There's even nature here.

Pier 39
The main wildlife feature of the city of San Francisco is Pier 39. From downtown, moving onto the waterfront, there is a jetty which was originally built for boaters, but was soon hijacked by a herd of CALIFORNIAN SEALIONS. As most people don't want to argue with a one ton, bad-tempered sea beast they were welcome to it. So today a herd of SEALIONS bask within view of Alcatraz whilst tourists take photos of them from nearby human inhabited piers. Sealions are charismatic animals, and play up to the tourists, and are greatly entertaining. They are very much a tourist attraction of the city, in a very touristy area, helping to sell t-shirts and mugs with their image printed on them.
Around the bay area there were various birds present, with DOUBLE CRESTED CORMORANTS, roosting, as cormorants do, with outspread wings just out of human reach. CALIFORNIAN GULLS San Francisco's version of our herring gulls were as common as these birds usually are. And offshore BROWN PELICANS were common, constantly flying back and forth.

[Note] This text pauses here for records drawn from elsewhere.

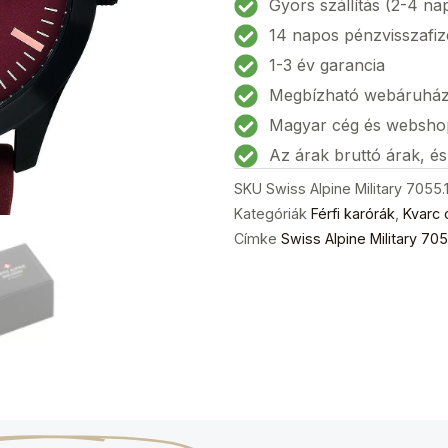
Gyors szállítás (2-4 na
Sport
14 napos pénzvisszafiz
Férfi
1-3 év garancia
karóra
Megbízható webáruhá
43mm
10ATM
Magyar cég és websho
mennyiség
Az árak bruttó árak, é
SKU
Swiss Alpine Military 7055
Kategóriák
Férfi karórák
,
Kvarc 
Címke
Swiss Alpine Military 7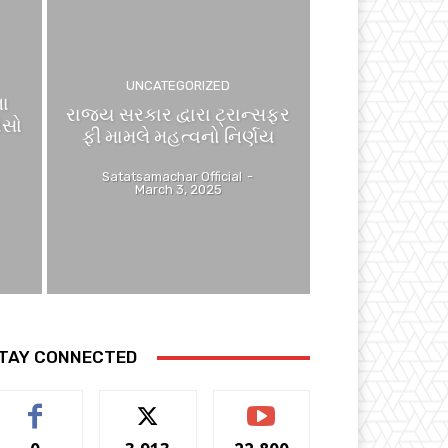
UNCATEGORIZED
ના
રાજ્ય સરકાર દ્વારા ટ્રાન્સફર
ંસો
ફી મામલે મહત્વનો નિર્ણય
Satatsamachar Official
-
March 3, 2025
TAY CONNECTED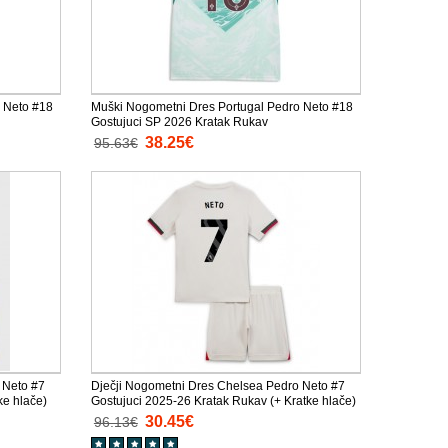
 Neto #18
Muški Nogometni Dres Portugal Pedro Neto #18
Gostujuci SP 2026 Kratak Rukav
38.25€
95.63€
 Neto #7
Dječji Nogometni Dres Chelsea Pedro Neto #7
ke hlače)
Gostujuci 2025-26 Kratak Rukav (+ Kratke hlače)
30.45€
96.13€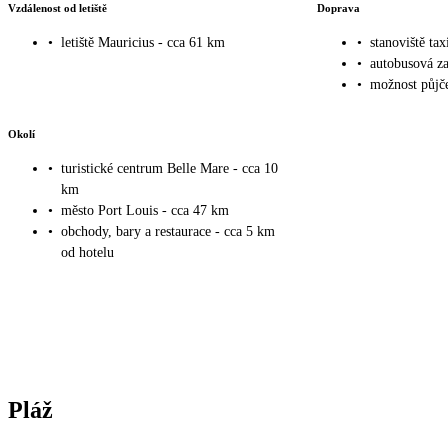
Vzdálenost od letiště
Doprava
•
letiště Mauricius - cca 61 km
•
stanoviště tax
•
autobusová za
•
možnost půjče
Okolí
•
turistické centrum Belle Mare - cca 10
km
•
město Port Louis - cca 47 km
•
obchody, bary a restaurace - cca 5 km
od hotelu
Pláž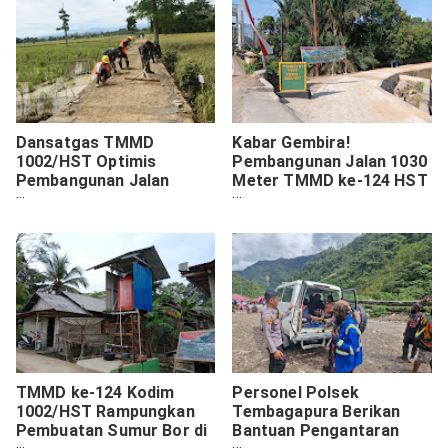
Dansatgas TMMD
Kabar Gembira!
1002/HST Optimis
Pembangunan Jalan 1030
Pembangunan Jalan
Meter TMMD ke-124 HST
Sepanjang 1030 Meter
Rampung 100 Persen
Rampung Tepat Waktu
TMMD ke-124 Kodim
Personel Polsek
1002/HST Rampungkan
Tembagapura Berikan
Pembuatan Sumur Bor di
Bantuan Pengantaran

The urban setting of San Francisco is home to some very familiar species. Both HOUSE SPARROWS and STARLINGS have been introduced from the UK, by homesick settlers, and have now increased to plague numbers. Quite surprising considering how rare they've become back here in Blighty. Like our blackbirds, feeding on crumbs from the many cupcakes chomped by humans at the water side cafes, were BREWER'S BLACKBIRDS.

Perhaps the most exotic resident of downtown San Francisco are the CHERRY-HEADED CONURES. In some urban trees as twilight falls their loud chatter was quite a feature - wow, there are parrots here. Originally from Ecuador, they are so famous there is actually a feature film made about them (although I haven't seen it yet). They are as very much a feature of the city as any historical building, and are worth looking out for.

Ok, so you wouldn't come to San Francisco just to see wildlife. But the fact that the city has so much to offer makes it worth a visit. And just seeing nature somehow survive in this concrete jungle is truly inspiring.